When you look at your full report, you’ll notice a small number of searches were submitted very often, and an enormous number were submitted just a few times. This is the universally observed “short head” / “long tail” described by the Zipf curve (Figure two). This means that you already know what most people are trying to find. Simply type those searches into the search engine to find out what visitors get. All you need now is a method (or two) to evaluate that experience. Enter relevancy testing and precision testing.
Fig. 2: Diagram of a Zipf Curve showing unique search phrases.
A relevancy evaluation measures how reliably the best result ranks at the very top of the search results. Think of this as a “simple question, simple answer” test. How well does the search engine do when people submit the clearest search queries? The best results should appear at the top of the list.
Relevancy testing: step one
To start, go down the list of popular searches and select the phrases where you feel very confident about the user’s intended target. Skip any searches for which:
- There’s more than one best target. For example, a search on the MSU website for “registrar” could either refer to the University registrar or to the Law School registrar, which have different pages. Neither is more plausible than the other.

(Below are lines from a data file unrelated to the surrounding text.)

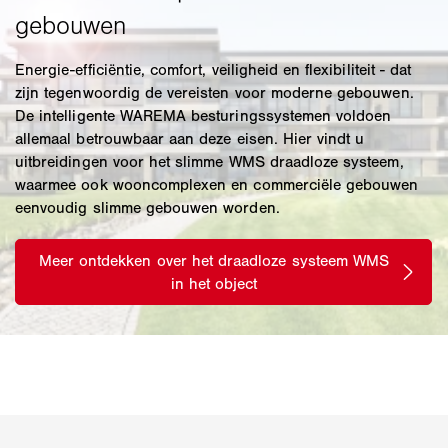
Energie-efficiëntie, comfort, veiligheid en flexibiliteit - dat
zijn tegenwoordig de vereisten voor moderne gebouwen.
De intelligente WAREMA besturingssystemen voldoen
allemaal betrouwbaar aan deze eisen. Hier vindt u
uitbreidingen voor het slimme WMS draadloze systeem,
waarmee ook wooncomplexen en commerciële gebouwen
eenvoudig slimme gebouwen worden.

- There is no relevant content on the site. “Football” has a single clear best target, but it’s hosted on a separate site that’s not accessible to the university’s search engine. That’s a problem, but you can’t hold it against the search engine.
- You’re not sure what the user is trying to find. “Parking” is a common search on MSU, but it’s vague. You don’t know if the user wants information on student parking, event parking, parking registration, visitor parking, or parking tickets.
Be sure to select enough phrases to demonstrate statistical significance. For our tests, we chose 80 phrases. (Remember that the searches at the top of the list account for a proportionally greater share of all searches.)
Actual intention vs. apparent intention
It’s important to understand that your subjective judgment of the user’s intention affects the test results. Isn’t that a problem? Does this subjective judgement make our tests less reliable?
Well, we can consider intention in two ways: First, there’s actual intention, which is the result the user really wanted when she typed in the search. And, of course, you can never glean actual intention from the search logs. Second, there’s apparent intention, which is how a reasonable person would interpret a search phrase. This is a critical point, because the search engine cannot be expected to do a better job than a human being. It’s not magic, but it’s fair to hold the search engine to that human standard, because that’s how well users expect it to perform.
This is why it’s important to keep only the phrases where you feel very confident about the user’s intended meaning—the well-phrased queries. If there’s any doubt about what the user wanted, skip it. There’s no shortage of phrases on the list.
Relevancy testing: step two
Next, submit each phrase into the site’s search engine. If the search engine worked perfectly, it would return that single best target as the very first result every time. Pinpoint where the best target actually falls in the list, and count how many spaces it is from the first position.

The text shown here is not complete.